John Hagy Davis (June 14, 1929 – January 29, 2012) was an American author who wrote several books on the Bouvier and Kennedy families and on the Mafia, both the Sicilian Mafia and its Italian-American offshoot.

Biography
Davis was the son of stockbroker John Ethelbert Davis and Maude Reppelin Bouvier, younger sister of John Vernou Bouvier III and, therefore, first cousin of Jacqueline Kennedy Onassis and Lee Radziwill.  His mother and John V. Bouvier III were both children of prominent New York lawyer John Vernou Bouvier Jr.
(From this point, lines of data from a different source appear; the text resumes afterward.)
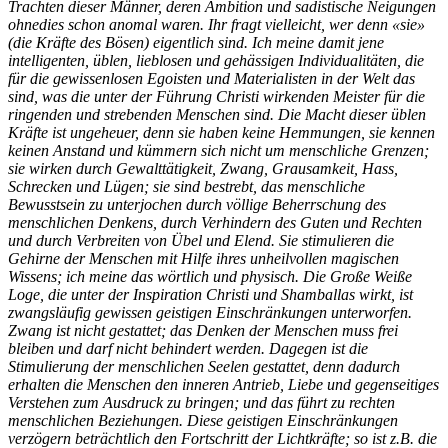
Trachten dieser Männer, deren Ambition und sadistische Neigungen
ohnedies schon anomal waren. Ihr fragt vielleicht, wer denn «sie»
(die Kräfte des Bösen) eigentlich sind. Ich meine damit jene
intelligenten, üblen, lieblosen und gehässigen Individualitäten, die
für die gewissenlosen Egoisten und Materialisten in der Welt das
sind, was die unter der Führung Christi wirkenden Meister für die
ringenden und strebenden Menschen sind. Die Macht dieser üblen
Kräfte ist ungeheuer, denn sie haben keine Hemmungen, sie kennen
keinen Anstand und kümmern sich nicht um menschliche Grenzen;
sie wirken durch Gewalttätigkeit, Zwang, Grausamkeit, Hass,
Schrecken und Lügen; sie sind bestrebt, das menschliche
Bewusstsein zu unterjochen durch völlige Beherrschung des
menschlichen Denkens, durch Verhindern des Guten und Rechten
und durch Verbreiten von Übel und Elend. Sie stimulieren die
Gehirne der Menschen mit Hilfe ihres unheilvollen magischen
Wissens; ich meine das wörtlich und physisch. Die Große Weiße
Loge, die unter der Inspiration Christi und Shamballas wirkt, ist
zwangsläufig gewissen geistigen Einschränkungen unterworfen.
Zwang ist nicht gestattet; das Denken der Menschen muss frei
bleiben und darf nicht behindert werden. Dagegen ist die
Stimulierung der menschlichen Seelen gestattet, denn dadurch
erhalten die Menschen den inneren Antrieb, Liebe und gegenseitiges
Verstehen zum Ausdruck zu bringen; und das führt zu rechten
menschlichen Beziehungen. Diese geistigen Einschränkungen
verzögern beträchtlich den Fortschritt der Lichtkräfte; so ist z.B. die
Davis was a 1951 graduate of Princeton University as well as Columbia University. While serving in the United States Navy during the 1950s, he was officer with the Sixth Fleet stationed in Naples, Italy. Davis said that he was required to "deal with the mafia hoods who controlled the ports" as part of his duties as shore patrol and legal officer. He stated that during his time there he became interested in the history of Italy and studied the history of the mafia. After the Navy, Davis studied at the Italian Institute for Historical Studies in Naples, and directed a cultural center in southern Italy.

Author
Davis is the author of several books about American families such as the Bouviers, the Guggenheims and the Kennedys.

Mafia Kingfish
In 1989, the New American Library published Mafia Kingfish: Carlos Marcello and the Assassination of John F. Kennedy in which Davis implicated the mafia and Carlos Marcello in the assassination of John F. Kennedy. According to Davis Lee Harvey Oswald and Jack Ruby had "strong ties" to Marcello, and that an Oswald imposter visited the Russian embassies in Cuba and Mexico.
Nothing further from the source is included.